Segment Start: Records to process
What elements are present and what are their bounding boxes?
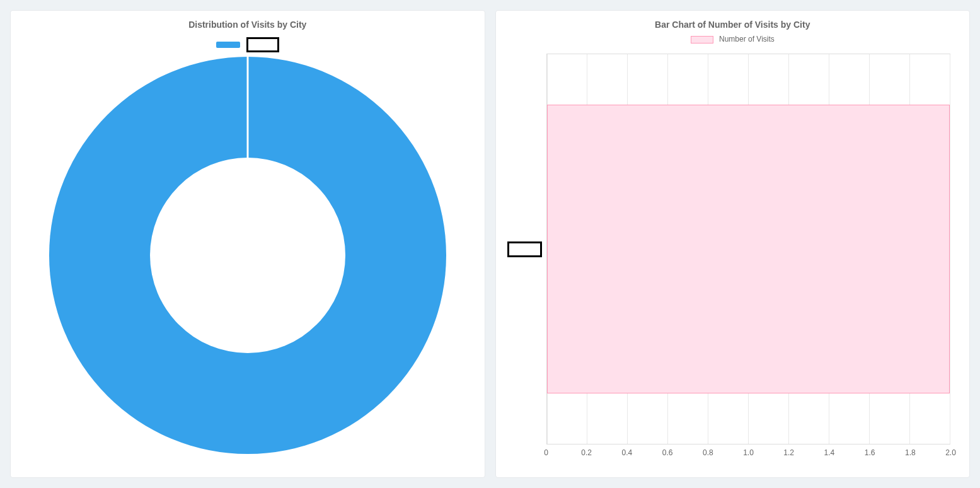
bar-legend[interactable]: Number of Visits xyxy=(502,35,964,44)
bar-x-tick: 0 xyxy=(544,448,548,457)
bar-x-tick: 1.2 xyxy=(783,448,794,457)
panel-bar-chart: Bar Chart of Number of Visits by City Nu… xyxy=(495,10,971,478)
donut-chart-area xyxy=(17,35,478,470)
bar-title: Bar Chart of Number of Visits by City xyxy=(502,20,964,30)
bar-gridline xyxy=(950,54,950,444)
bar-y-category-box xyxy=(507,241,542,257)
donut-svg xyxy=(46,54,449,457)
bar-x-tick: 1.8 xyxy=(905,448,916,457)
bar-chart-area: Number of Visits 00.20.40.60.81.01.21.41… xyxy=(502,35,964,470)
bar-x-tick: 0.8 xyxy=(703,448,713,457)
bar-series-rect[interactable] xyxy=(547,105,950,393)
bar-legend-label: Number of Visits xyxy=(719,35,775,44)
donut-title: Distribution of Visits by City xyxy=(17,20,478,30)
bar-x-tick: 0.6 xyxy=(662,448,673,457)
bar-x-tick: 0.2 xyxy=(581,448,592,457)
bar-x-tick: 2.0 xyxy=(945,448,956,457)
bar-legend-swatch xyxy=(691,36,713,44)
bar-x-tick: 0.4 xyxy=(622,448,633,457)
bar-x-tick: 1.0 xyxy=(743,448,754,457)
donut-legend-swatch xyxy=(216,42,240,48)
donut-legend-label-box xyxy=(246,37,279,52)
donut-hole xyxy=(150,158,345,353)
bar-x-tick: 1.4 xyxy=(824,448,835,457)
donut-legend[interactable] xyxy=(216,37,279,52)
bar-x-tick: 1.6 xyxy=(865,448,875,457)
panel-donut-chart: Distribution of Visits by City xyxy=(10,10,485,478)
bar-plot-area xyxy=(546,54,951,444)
Segment End: Records to process
Segment Start: Records to process
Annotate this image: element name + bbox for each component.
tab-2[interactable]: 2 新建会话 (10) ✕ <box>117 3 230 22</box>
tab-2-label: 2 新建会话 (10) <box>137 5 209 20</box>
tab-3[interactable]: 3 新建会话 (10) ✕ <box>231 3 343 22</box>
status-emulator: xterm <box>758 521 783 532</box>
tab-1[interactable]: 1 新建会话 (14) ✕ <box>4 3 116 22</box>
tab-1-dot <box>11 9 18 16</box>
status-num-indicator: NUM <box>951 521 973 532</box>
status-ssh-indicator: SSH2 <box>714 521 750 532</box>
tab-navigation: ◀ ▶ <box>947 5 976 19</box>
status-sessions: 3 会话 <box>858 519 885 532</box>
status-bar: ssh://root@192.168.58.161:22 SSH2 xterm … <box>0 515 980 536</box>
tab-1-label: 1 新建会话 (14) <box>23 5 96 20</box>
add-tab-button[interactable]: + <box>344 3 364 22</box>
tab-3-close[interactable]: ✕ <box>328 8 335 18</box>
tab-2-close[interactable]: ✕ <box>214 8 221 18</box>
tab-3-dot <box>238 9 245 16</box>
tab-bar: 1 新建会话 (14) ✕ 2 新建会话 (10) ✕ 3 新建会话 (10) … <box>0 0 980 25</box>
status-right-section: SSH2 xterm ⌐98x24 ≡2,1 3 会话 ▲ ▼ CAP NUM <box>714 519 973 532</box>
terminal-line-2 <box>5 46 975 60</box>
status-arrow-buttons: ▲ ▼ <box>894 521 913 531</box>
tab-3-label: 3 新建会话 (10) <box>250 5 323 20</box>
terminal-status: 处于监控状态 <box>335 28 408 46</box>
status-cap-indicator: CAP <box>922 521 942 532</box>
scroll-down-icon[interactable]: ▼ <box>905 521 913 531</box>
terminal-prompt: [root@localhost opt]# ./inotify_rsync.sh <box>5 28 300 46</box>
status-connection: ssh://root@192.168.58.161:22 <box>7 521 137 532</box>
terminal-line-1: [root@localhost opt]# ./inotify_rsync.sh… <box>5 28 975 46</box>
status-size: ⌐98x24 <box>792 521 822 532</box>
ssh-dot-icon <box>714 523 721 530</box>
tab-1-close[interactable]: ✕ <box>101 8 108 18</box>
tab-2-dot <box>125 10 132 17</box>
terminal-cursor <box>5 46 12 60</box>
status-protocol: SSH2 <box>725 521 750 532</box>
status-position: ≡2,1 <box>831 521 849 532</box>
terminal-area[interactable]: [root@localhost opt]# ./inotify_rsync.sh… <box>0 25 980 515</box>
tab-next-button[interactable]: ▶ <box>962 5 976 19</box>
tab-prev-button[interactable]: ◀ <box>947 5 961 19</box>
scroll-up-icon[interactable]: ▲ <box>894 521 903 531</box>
Segment End: Records to process
▸ **What this task involves**
Copy out each line of the data containing the string "label".

▸ **Written response**
bar-legend-label: Number of Visits xyxy=(719,35,775,44)
donut-legend-label-box xyxy=(246,37,279,52)
tab-2-label: 2 新建会话 (10) <box>137 5 209 20</box>
tab-1-label: 1 新建会话 (14) <box>23 5 96 20</box>
tab-3-label: 3 新建会话 (10) <box>250 5 323 20</box>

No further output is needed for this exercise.